Iterating and Solving Errors
I faced a lot of errors and dead ends. The key was breaking down every problem into smaller steps and only fixing one thing at a time. If something failed, I simply copied the error message and asked Cursor for help.
What Helped Most
The PM mindset of what’s in my MVP:
I constantly asked myself what was the smallest set of features that would make the plugin genuinely useful, so I didn’t get sidetracked or overbuild.

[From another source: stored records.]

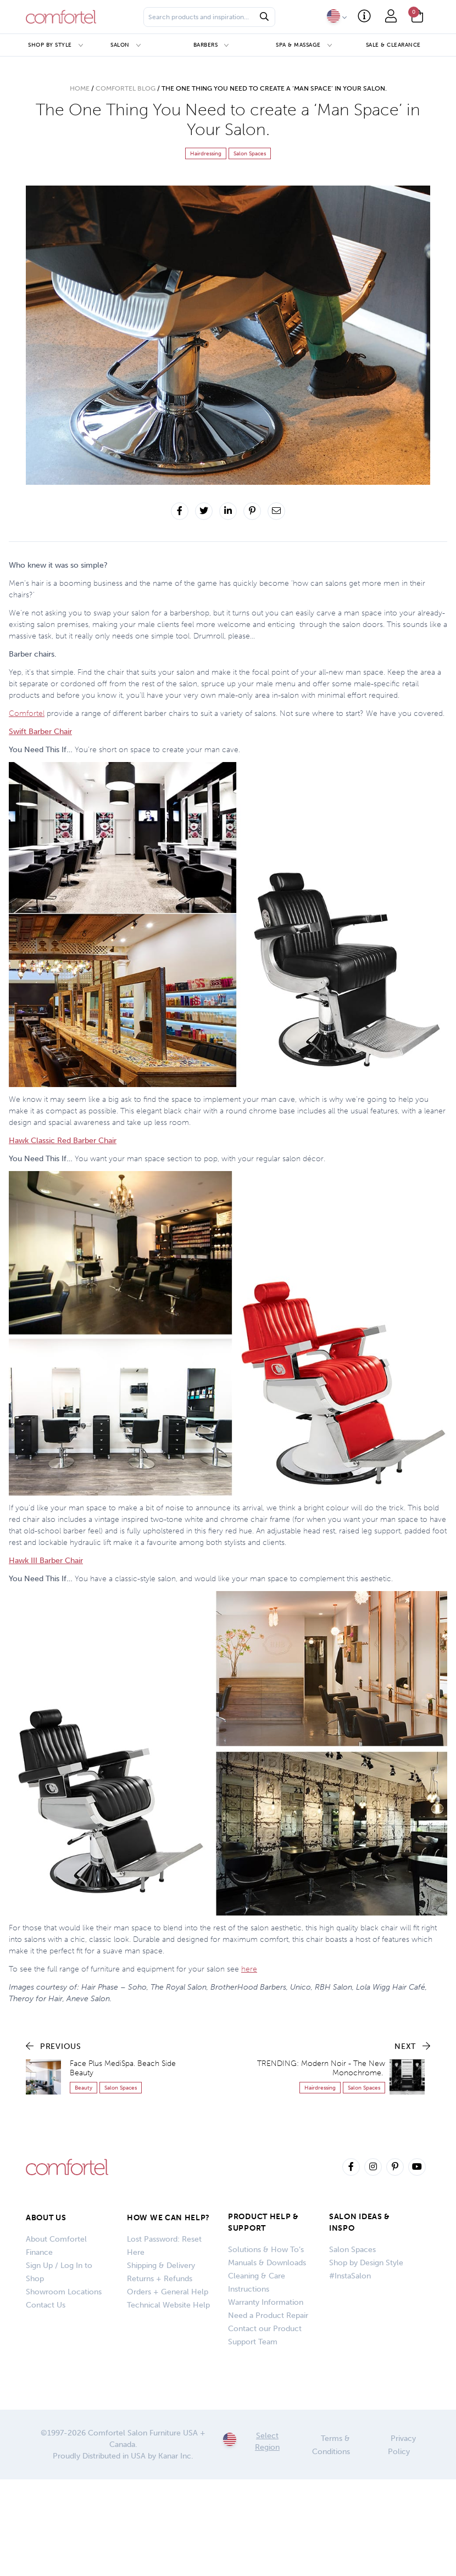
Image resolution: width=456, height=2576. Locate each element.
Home (80, 88)
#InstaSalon (350, 2276)
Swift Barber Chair (40, 731)
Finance (39, 2252)
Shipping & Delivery (161, 2265)
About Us (46, 2217)
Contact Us (45, 2305)
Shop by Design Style (366, 2262)
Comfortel (27, 713)
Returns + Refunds (159, 2278)
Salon (120, 44)
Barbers (205, 44)
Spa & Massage (298, 44)
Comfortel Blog (125, 88)
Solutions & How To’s (266, 2249)
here (249, 1969)
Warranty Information (265, 2302)
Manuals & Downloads (267, 2262)
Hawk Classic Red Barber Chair (62, 1140)
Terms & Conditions (331, 2445)
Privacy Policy (402, 2445)
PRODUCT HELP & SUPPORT (263, 2222)
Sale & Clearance (393, 44)
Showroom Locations (64, 2292)
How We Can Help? (168, 2217)
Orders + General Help (167, 2292)
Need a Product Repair (268, 2315)
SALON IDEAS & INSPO (359, 2222)
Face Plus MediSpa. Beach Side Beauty (123, 2068)
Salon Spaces (352, 2249)
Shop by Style (50, 44)
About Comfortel (56, 2239)
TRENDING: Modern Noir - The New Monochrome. (321, 2068)
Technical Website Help (168, 2305)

Focus on making every step as small and clear as possible:
Breaking big problems into tiny, manageable tasks made progress steady and troubleshooting much easier, since I could always revert just the last step.
If you’re working with SVG files as references, break them down too—for example, I split the waterfall view into three sections, and then divided the tree view into single lines before building it up.
Use AI and automation for tasks that repeat:
Leveraging AI tools and automating repetitive steps made the process much faster and reduced errors; I let Cursor run and test each step, making sure each piece worked before moving forward.